La rete del moscardino è costituita da 36 siti campione (i plot) situati in 13 aree protette regionali, un parco nazionale, una zona non protetta scarica la mappa; in ogni plot abbiamo posizionato dei nidi artificiali (cassette di legno o tubi di plastica) prendendo spunto dal protocollo messo a punto nel triennio 2009-2011 nella Riserva Naturale Selva del Lamone. Leggi il protocollo Il monitoraggio consiste nel controllare la nidificazione del moscardino nei nidi artificiali quattro volte all’anno contando gli individui presenti nella cassetta o nel tubo. I controlli sono svolti in modo sincrono dal personale delle aree protette facenti parte della rete, che realizza così una vera e propria attività di sistema.

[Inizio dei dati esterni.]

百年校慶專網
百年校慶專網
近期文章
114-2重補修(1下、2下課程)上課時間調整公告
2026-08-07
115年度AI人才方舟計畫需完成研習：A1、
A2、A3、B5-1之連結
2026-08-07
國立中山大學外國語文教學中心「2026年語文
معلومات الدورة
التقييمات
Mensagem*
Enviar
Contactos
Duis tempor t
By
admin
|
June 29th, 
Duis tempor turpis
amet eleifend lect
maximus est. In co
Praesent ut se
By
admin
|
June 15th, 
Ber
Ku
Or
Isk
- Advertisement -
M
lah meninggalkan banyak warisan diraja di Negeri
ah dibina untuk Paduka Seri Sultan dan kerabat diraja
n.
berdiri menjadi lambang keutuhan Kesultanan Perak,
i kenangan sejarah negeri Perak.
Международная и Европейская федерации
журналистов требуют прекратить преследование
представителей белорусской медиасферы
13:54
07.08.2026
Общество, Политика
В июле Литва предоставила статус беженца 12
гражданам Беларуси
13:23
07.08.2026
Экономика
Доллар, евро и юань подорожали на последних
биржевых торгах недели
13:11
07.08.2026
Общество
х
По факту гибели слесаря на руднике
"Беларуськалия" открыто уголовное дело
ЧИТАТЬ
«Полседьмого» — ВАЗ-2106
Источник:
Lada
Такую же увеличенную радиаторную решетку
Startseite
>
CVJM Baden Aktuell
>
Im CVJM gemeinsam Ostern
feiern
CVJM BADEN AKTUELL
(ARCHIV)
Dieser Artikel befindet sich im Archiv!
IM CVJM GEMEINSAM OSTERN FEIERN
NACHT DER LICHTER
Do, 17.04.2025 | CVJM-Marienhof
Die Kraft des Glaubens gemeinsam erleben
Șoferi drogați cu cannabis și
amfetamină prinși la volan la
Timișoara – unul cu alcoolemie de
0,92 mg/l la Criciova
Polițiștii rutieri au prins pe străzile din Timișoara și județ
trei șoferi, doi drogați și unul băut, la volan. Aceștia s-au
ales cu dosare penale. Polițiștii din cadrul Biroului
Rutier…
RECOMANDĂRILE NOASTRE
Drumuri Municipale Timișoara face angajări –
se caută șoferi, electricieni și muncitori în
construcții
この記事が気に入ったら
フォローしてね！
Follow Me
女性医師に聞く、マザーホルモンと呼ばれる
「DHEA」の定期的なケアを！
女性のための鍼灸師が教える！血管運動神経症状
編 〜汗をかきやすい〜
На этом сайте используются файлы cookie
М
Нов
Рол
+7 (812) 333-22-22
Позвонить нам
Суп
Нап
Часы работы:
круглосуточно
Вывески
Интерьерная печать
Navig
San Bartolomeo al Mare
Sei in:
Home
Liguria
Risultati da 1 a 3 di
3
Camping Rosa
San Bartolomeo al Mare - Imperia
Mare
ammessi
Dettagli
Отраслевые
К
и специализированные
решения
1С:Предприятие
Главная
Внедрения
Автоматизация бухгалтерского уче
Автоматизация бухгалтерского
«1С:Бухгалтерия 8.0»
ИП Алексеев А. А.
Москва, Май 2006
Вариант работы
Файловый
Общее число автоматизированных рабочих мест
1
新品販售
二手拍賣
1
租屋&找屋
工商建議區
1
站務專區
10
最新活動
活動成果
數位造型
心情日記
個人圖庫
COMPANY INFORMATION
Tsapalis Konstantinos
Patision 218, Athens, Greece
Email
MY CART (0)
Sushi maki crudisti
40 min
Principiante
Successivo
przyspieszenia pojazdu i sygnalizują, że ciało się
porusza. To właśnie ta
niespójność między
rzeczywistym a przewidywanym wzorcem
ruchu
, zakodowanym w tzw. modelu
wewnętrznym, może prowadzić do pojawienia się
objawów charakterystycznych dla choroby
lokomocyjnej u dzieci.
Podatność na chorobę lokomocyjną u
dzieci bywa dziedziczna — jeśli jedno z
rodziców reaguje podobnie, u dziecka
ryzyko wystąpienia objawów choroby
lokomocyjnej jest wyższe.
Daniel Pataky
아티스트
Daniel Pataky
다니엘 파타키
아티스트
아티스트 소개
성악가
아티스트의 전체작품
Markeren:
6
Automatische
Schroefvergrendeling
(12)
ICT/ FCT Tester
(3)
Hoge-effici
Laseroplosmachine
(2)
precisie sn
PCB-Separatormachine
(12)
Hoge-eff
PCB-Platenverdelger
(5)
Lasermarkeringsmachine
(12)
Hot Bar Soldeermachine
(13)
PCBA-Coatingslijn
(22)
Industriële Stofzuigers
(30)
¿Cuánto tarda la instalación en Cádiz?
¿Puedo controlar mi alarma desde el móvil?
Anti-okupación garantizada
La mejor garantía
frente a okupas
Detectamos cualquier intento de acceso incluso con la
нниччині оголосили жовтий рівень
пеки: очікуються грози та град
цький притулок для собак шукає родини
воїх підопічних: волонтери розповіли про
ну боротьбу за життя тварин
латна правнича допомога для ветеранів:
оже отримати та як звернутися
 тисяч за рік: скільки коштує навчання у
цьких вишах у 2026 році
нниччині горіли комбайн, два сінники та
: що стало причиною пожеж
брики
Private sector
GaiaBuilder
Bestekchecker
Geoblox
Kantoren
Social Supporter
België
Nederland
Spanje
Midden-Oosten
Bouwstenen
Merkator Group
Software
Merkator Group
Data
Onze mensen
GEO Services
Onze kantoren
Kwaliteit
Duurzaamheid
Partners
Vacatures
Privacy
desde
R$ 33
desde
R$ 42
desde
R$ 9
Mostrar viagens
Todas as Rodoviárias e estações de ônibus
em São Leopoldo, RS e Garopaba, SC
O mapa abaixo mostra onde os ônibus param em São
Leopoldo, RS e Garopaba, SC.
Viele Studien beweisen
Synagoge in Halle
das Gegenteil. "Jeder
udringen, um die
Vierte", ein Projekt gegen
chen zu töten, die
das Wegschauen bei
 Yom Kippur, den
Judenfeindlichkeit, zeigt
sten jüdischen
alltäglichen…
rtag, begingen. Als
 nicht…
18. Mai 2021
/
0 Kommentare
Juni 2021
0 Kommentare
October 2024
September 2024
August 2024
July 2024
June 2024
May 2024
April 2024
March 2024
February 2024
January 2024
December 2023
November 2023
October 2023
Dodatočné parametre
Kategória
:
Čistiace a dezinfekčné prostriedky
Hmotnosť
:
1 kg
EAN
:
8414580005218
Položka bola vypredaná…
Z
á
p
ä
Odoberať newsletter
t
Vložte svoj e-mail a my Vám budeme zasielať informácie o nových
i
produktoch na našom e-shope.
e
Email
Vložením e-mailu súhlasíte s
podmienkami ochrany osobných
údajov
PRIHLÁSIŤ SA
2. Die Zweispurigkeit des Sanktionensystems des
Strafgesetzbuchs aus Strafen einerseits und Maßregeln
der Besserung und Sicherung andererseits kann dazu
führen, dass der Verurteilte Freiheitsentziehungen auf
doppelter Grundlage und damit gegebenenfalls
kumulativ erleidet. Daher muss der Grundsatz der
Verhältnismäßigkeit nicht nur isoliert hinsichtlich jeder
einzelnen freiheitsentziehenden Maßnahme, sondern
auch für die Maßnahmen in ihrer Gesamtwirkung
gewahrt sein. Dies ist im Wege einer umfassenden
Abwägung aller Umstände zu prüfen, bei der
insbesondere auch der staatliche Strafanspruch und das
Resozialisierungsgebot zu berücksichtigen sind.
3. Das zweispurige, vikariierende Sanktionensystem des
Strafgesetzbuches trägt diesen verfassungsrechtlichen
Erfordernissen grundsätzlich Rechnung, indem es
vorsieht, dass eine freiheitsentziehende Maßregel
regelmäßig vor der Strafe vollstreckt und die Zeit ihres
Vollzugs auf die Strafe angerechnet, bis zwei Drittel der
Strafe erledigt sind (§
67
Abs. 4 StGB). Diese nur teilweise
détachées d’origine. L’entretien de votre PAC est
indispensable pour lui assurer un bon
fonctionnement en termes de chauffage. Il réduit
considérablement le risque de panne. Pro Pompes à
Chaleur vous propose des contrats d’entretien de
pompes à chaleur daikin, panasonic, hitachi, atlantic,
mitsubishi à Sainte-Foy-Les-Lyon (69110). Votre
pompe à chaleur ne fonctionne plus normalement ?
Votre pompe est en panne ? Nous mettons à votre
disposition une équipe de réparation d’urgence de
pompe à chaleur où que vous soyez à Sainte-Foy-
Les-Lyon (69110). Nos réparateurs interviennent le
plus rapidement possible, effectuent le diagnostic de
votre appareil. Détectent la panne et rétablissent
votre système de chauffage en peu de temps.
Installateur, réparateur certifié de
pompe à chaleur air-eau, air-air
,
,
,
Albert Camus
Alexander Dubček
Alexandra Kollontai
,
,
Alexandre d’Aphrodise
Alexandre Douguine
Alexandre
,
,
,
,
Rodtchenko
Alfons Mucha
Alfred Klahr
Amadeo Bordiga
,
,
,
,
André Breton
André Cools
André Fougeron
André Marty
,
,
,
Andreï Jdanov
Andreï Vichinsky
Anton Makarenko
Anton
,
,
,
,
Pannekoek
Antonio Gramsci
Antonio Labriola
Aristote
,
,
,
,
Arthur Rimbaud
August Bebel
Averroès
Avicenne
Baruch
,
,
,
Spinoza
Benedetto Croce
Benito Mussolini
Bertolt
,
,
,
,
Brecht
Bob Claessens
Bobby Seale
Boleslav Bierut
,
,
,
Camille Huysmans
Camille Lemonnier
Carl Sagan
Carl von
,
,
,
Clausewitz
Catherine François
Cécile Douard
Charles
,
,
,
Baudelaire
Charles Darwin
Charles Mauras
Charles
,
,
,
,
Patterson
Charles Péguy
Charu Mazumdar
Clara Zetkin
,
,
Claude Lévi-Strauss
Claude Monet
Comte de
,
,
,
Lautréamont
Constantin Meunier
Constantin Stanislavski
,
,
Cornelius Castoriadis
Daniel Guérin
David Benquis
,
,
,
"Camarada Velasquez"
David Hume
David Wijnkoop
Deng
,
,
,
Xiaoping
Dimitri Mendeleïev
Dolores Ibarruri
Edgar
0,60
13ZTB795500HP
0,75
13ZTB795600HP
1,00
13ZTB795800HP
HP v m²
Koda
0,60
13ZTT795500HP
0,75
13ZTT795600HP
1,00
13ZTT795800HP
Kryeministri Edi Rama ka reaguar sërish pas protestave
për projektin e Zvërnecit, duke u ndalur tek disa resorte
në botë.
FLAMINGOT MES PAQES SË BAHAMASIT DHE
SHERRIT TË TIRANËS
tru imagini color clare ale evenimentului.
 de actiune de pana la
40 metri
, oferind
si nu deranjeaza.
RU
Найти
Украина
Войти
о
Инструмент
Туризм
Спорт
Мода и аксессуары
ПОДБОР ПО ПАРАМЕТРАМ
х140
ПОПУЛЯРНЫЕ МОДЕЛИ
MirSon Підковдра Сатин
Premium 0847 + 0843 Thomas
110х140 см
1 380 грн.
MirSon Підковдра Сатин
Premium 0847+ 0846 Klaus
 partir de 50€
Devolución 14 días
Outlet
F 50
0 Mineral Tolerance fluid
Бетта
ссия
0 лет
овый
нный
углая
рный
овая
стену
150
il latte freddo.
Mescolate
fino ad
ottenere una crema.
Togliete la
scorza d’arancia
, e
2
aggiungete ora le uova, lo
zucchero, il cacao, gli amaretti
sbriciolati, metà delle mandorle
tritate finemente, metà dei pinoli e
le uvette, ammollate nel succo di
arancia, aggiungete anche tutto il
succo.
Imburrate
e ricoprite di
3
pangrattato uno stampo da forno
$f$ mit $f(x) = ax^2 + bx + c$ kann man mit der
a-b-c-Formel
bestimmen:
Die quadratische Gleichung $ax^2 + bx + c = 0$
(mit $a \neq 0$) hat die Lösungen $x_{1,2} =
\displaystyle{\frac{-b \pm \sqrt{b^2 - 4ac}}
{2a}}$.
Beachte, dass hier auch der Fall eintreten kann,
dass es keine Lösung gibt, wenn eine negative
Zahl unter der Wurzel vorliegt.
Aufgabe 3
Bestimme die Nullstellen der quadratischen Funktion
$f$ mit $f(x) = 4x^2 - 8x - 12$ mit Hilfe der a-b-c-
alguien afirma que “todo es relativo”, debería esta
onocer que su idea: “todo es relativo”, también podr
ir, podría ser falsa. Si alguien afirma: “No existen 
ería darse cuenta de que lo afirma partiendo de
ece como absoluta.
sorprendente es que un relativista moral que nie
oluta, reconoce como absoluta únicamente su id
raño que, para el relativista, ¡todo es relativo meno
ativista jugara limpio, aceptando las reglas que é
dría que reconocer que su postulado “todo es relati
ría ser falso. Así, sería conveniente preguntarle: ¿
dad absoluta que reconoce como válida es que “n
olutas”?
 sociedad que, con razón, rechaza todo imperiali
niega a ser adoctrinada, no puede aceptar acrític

Con i dati oggi disponibili potremo capire in quali mesi il moscardino tende a usare di più i nidi artificiali e quali nidi preferisce; potremo forse anche quantificare la relazione tra la presenza della specie e l’altitudine, considerata come un indicatore del macroclima. Nel 2020 e nel 2021 misureremo alcune variabili ambientali (copertura e altezza dei vari strati di vegetazione e della vegetazione complessiva, diametro medio delle specie legnose e altri) per capire qual è l’habitat preferenziale della specie e per dare poi indicazioni sulla gestione selvicolturale da fare senza degradare l’habitat. Il dopo è tutto da costruire, quel che è certo è che la rete esisterà a oltranza.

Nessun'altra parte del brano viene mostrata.